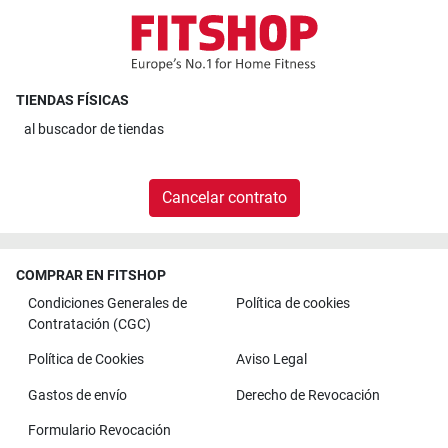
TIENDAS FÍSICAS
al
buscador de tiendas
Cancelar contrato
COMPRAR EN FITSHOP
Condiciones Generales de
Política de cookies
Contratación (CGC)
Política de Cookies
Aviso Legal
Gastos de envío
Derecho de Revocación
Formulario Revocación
* * *
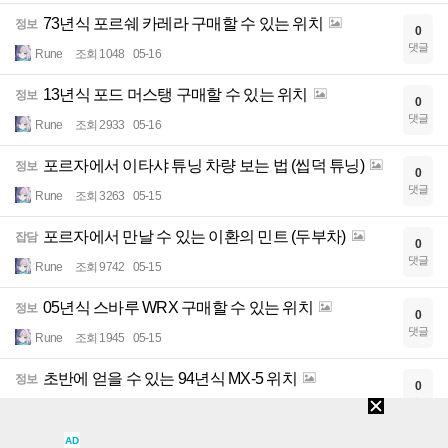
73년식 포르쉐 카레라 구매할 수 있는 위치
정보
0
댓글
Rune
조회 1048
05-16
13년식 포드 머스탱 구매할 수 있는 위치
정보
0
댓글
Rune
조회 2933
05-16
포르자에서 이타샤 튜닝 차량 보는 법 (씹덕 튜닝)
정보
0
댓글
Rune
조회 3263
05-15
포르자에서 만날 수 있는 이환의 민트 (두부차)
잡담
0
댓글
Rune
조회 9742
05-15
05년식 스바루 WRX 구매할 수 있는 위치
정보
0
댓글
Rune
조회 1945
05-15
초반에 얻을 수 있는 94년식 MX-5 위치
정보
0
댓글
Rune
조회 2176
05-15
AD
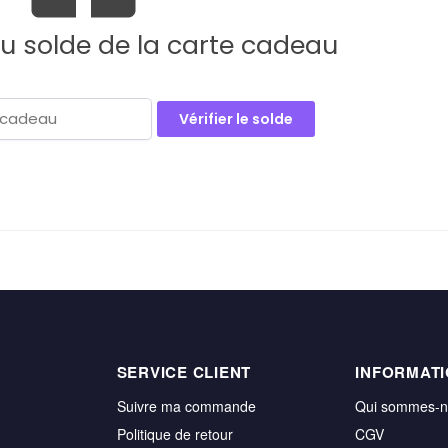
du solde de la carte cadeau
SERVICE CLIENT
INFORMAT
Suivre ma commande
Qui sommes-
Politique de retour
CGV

= Problem statement =
Within the data above, the span starting at the line containing "TIENDAS FÍSICAS" and ending at the line containing "Formulario Revocación" is to be retyped exactly, with no other lines.

= Solution for this task =
TIENDAS FÍSICAS
al
buscador de tiendas
Cancelar contrato
COMPRAR EN FITSHOP
Condiciones Generales de
Política de cookies
Contratación (CGC)
Política de Cookies
Aviso Legal
Gastos de envío
Derecho de Revocación
Formulario Revocación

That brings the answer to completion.